I usually take the shortest route on my way to work, which involves riding with/between cars on Rt 2A (Fortunately, this road has a nice shoulder I can use as a bike lane substitute). I am not in a mad rush in the morning, but I am focused on getting to work relatively quickly and my mind is occupied with different tasks I am supposed to have done on a given day. 

The situation is quite different on my way home. On warm days, like yesterday, I really enjoy riding back home at a leisurely speed and I take a longer route avoiding most of the road traffic. The path takes me through the Lower Vine Brook forest in Lexington. It is a truly peaceful place where bike path crosses multiple small bridges on the Vine Brook . I really enjoy going back home this way on warm, sunny days. Especially after sitting at the desk at work for the most of my day. I can slow down here, calm down, and just ride my bike. 
The best thing is that this bike path is somehow a bit forgotten. I hardly ever see another cyclist there, usually just very few people walking their dogs. It seems strange as the Lower Vine Brook path is much nicer than the Minuteman Trail that it eventually connects to. It could be because it's located a bit off the beaten path, while the Minuteman is a major biking "highway" here. Also, you will not find lycra-clad road bikers going 30mph there as, unlike the Minuteman Bikeway, it's too bumpy to ride at this speed. 

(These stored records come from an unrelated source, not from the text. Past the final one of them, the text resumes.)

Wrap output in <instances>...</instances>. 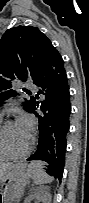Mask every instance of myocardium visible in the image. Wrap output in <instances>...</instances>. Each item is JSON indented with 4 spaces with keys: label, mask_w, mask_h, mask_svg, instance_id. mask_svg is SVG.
Listing matches in <instances>:
<instances>
[{
    "label": "myocardium",
    "mask_w": 89,
    "mask_h": 203,
    "mask_svg": "<svg viewBox=\"0 0 89 203\" xmlns=\"http://www.w3.org/2000/svg\"><path fill=\"white\" fill-rule=\"evenodd\" d=\"M8 124H12L11 122H6L4 123L2 126H1V129H0V141H1V144H2V147H3V150L5 151V128ZM31 142H32V138H29V142L27 143L26 147L21 150L20 152L18 153H7L5 151V156L7 158H19V157H22L23 155L27 154L28 151L30 150V147H31Z\"/></svg>",
    "instance_id": "obj_1"
}]
</instances>
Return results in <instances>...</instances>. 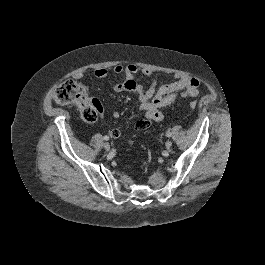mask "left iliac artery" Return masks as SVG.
<instances>
[{"instance_id":"44dca946","label":"left iliac artery","mask_w":265,"mask_h":265,"mask_svg":"<svg viewBox=\"0 0 265 265\" xmlns=\"http://www.w3.org/2000/svg\"><path fill=\"white\" fill-rule=\"evenodd\" d=\"M171 135H172V134H171L170 132H167V133H166V136H167V137H171Z\"/></svg>"}]
</instances>
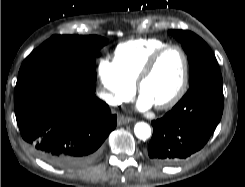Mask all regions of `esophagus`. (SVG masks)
<instances>
[{
	"instance_id": "obj_1",
	"label": "esophagus",
	"mask_w": 245,
	"mask_h": 187,
	"mask_svg": "<svg viewBox=\"0 0 245 187\" xmlns=\"http://www.w3.org/2000/svg\"><path fill=\"white\" fill-rule=\"evenodd\" d=\"M131 121H132V119L130 117L119 115L117 123H118V125H125V124H128Z\"/></svg>"
}]
</instances>
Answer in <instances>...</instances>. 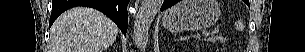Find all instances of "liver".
<instances>
[{
    "instance_id": "6515ba94",
    "label": "liver",
    "mask_w": 305,
    "mask_h": 52,
    "mask_svg": "<svg viewBox=\"0 0 305 52\" xmlns=\"http://www.w3.org/2000/svg\"><path fill=\"white\" fill-rule=\"evenodd\" d=\"M119 29L106 15L89 7L64 12L50 30L49 52H103Z\"/></svg>"
}]
</instances>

If you happen to be in Lexington some day and find the Minuteman too busy to ride, try the Vine Brook path. It is worth it.

Monday, May 7, 2012

How a bicycle used to be made

You may have seen this already. It is a very interesting video from... 1945, showing how Raleigh bicycles used to be made in Britain. Quite entertaining!

Friday, May 4, 2012

The image of being green

They are about to open a new bank in my neighborhood. What I noticed on my way to work is the new bicycle rack at the main entrance. 
As you can tell, the bank with a green logo likely wants to be seen as "green". Not only they installed this bicycle rack for the most environmentally-friendly vehicles, but also they chose racks that resemble leaves. I guess they are triple-green this way (1. the logo, 2. the bike parking, 3. rack shape). 

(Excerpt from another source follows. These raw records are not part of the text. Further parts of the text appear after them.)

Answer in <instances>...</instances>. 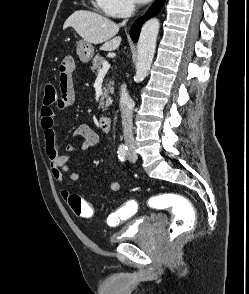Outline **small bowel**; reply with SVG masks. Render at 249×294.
Returning <instances> with one entry per match:
<instances>
[{
  "label": "small bowel",
  "instance_id": "1",
  "mask_svg": "<svg viewBox=\"0 0 249 294\" xmlns=\"http://www.w3.org/2000/svg\"><path fill=\"white\" fill-rule=\"evenodd\" d=\"M68 58L71 59V69L65 76L60 74L61 97L59 101L55 103V106L44 104L39 114L40 127L45 137L46 155L50 163V173L54 181L59 184L64 182V175H67L68 179L72 182L80 178V174L72 171L68 165L73 154L94 149L100 144L98 135L87 124H79L72 130L70 136L81 138V144L68 143L64 148L60 146L55 130L56 110H64L71 107L75 100V90L71 77L73 59L71 57ZM109 189L113 192H118L121 186L118 182L112 181L109 183ZM60 194L65 201L70 196V192L65 188L61 189ZM120 212L121 209L108 217L107 224L110 227L117 226L124 220L119 216Z\"/></svg>",
  "mask_w": 249,
  "mask_h": 294
}]
</instances>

It is very nice of them to think about us, bikers. I just wonder how much of this is a real care of cyclists and a true will of providing them basic facilities, and how much is only a creation of the image of being green.

Tuesday, May 1, 2012

Yet another commuter race

It looks like another commuter race is coming up on May 14th. This time a driver, a cyclist and a T-rider will compete during the morning rush on the fastest way to get from the Davis Square in Somerville to Kendall Square in Cambridge. The route is about 5.5km long (3.5mi) and looks like this:
Google Maps claims that driving it should take 14 minutes and you will need 21 minutes if you plan on using public transportation or your bicycle. We will see who is going to win and why it is going to be the cyclist again.
I wrote about such commuter races before. Since the distance is so short and the race will happen during the morning rush traffic the result is very predictable. It is likely that the car (potentially the fastest) will get stuck in traffic and get there second or last, after the cyclists and maybe even the T (Boston's subway system). I hope that I am wrong and test results will not be that obvious. It would be interesting to see a different outcome for a change.

What is such race supposed to prove? That it is faster and easier to bike than drive in the city? I don't think that we have to preach to the converted. Most sane people realize that driving in the very downtown is mostly a nightmare, not pleasure. What I really would like to see is a race somewhere in more suburban environment where T trains are nonexistent and there are only 3 choices left: a car, a bike and a bus. The result would apply much more to everyday situation of most of Americans. It could show that public transportation network is inadequate and if you don't have your own car you are pretty much stuck.